Task requirements: Locate the line that contains "The width and". Print it and every subsequent line through the final line of the records, exactly and only those.

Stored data
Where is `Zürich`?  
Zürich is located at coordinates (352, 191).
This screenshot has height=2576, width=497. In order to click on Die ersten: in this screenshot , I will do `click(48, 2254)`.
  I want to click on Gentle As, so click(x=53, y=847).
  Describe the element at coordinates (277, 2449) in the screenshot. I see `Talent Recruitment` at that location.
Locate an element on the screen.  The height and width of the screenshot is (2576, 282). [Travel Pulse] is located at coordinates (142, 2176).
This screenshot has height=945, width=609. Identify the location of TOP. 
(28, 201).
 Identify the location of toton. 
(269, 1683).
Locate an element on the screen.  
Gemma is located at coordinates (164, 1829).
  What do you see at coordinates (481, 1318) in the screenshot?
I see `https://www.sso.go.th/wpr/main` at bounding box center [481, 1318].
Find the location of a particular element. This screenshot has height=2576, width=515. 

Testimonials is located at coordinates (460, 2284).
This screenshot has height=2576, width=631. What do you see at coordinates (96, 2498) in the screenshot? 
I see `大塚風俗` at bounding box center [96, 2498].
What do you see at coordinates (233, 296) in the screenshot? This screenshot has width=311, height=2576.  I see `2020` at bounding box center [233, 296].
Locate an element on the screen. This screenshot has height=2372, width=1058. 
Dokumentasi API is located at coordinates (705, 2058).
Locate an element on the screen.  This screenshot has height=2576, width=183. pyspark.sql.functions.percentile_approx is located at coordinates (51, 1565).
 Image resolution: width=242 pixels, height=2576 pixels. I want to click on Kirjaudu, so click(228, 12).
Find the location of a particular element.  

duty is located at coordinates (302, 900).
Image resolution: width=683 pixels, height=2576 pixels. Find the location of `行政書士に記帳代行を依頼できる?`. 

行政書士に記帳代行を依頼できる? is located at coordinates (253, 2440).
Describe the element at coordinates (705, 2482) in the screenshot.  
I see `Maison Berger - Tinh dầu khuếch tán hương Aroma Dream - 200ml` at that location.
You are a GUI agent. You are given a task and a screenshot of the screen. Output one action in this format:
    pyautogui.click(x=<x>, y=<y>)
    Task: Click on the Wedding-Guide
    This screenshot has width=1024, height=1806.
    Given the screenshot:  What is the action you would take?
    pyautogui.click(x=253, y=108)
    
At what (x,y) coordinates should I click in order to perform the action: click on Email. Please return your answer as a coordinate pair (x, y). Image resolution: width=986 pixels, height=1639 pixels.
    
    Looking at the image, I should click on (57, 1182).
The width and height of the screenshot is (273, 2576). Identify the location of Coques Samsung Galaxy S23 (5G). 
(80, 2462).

Result for this exercise:
The width and height of the screenshot is (273, 2576). Identify the location of Coques Samsung Galaxy S23 (5G). 
(80, 2462).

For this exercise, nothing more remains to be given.